*Problem*: Using the data below, return word for word every line from the one holding "Mobile UI element" down to the one holding "enumerate the UI". Leave pictures out.

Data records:
---

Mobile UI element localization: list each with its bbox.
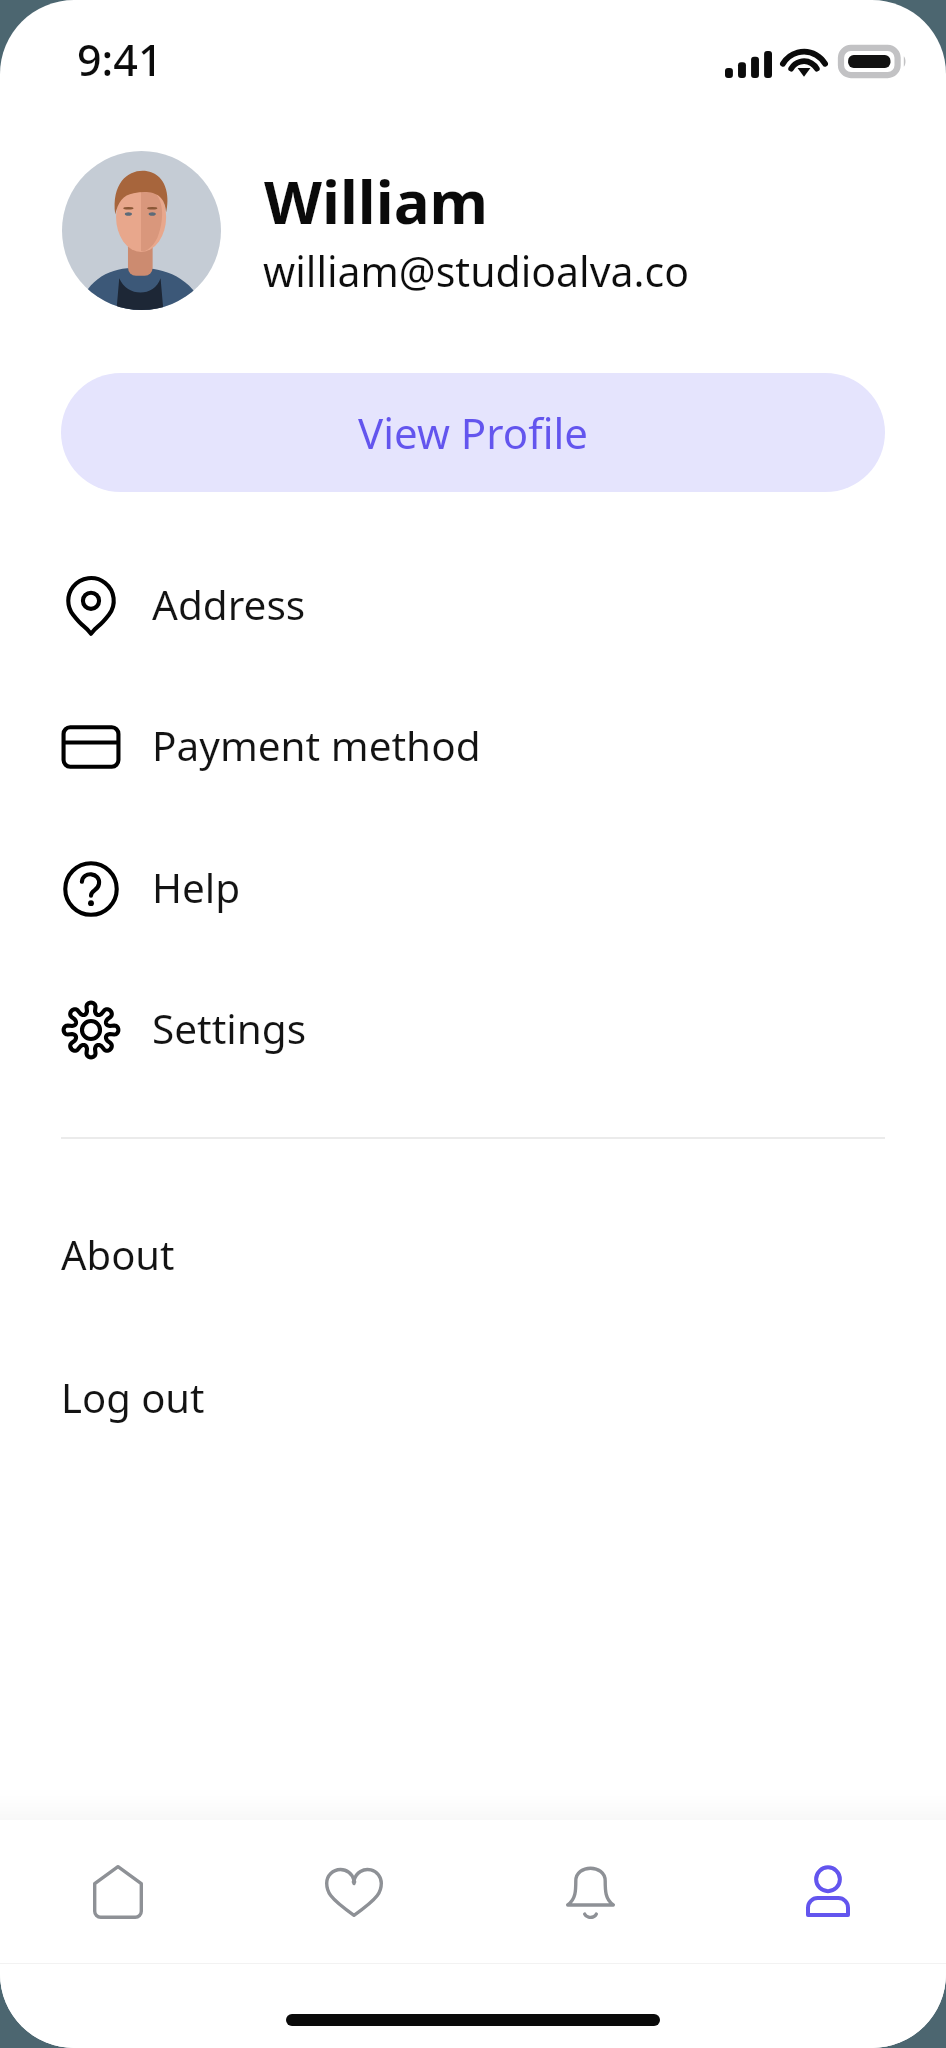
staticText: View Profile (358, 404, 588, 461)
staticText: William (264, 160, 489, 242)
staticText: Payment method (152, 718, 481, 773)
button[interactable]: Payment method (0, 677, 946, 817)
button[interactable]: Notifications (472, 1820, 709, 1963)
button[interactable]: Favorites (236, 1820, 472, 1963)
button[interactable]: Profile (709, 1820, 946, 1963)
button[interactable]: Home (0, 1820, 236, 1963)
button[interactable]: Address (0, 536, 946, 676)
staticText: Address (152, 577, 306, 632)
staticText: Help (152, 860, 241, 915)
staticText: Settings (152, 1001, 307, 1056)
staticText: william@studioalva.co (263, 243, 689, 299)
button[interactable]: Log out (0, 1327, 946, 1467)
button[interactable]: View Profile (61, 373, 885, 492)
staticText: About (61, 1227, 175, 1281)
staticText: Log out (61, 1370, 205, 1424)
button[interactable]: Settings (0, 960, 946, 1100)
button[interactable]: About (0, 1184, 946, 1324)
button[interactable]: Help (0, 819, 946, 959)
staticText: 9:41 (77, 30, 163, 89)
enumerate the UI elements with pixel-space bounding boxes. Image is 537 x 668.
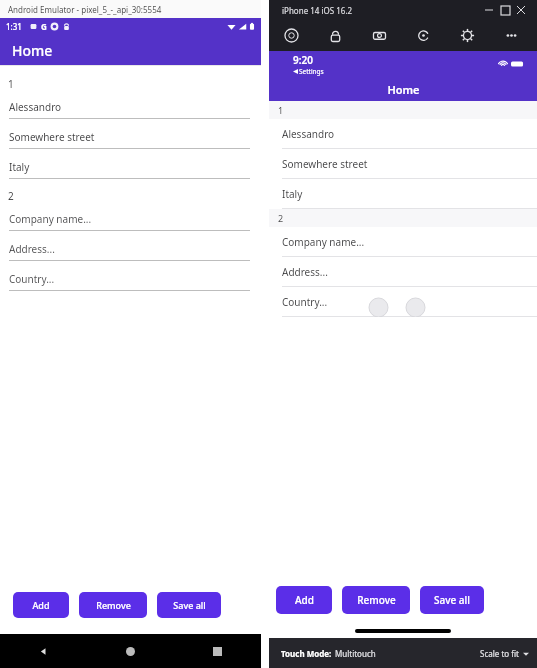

---

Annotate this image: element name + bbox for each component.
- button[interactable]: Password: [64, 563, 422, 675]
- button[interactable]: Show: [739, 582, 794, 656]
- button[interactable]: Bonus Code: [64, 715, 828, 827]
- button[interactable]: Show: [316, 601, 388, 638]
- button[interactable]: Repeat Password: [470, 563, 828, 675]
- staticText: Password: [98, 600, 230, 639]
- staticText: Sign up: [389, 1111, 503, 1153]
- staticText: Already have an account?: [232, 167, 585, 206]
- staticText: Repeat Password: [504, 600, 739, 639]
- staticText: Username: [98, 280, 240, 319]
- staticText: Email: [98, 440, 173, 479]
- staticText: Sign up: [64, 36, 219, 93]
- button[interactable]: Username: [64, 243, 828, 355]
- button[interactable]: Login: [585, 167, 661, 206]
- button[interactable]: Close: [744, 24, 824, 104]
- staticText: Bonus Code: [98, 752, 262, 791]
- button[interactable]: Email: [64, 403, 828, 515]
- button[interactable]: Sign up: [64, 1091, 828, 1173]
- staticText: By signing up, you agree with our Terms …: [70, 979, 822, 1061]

---

*Solution below*:
Mobile UI element localization: list each with its bbox.
staticText: View Profile (358, 404, 588, 461)
staticText: William (264, 160, 489, 242)
staticText: Payment method (152, 718, 481, 773)
button[interactable]: Payment method (0, 677, 946, 817)
button[interactable]: Notifications (472, 1820, 709, 1963)
button[interactable]: Favorites (236, 1820, 472, 1963)
button[interactable]: Profile (709, 1820, 946, 1963)
button[interactable]: Home (0, 1820, 236, 1963)
button[interactable]: Address (0, 536, 946, 676)
staticText: Address (152, 577, 306, 632)
staticText: Help (152, 860, 241, 915)
staticText: Settings (152, 1001, 307, 1056)
staticText: william@studioalva.co (263, 243, 689, 299)
button[interactable]: Log out (0, 1327, 946, 1467)
button[interactable]: View Profile (61, 373, 885, 492)
staticText: About (61, 1227, 175, 1281)
staticText: Log out (61, 1370, 205, 1424)
button[interactable]: Settings (0, 960, 946, 1100)
button[interactable]: About (0, 1184, 946, 1324)
button[interactable]: Help (0, 819, 946, 959)
staticText: 9:41 (77, 30, 163, 89)
enumerate the UI elements with pixel-space bounding boxes. Image is 537 x 668.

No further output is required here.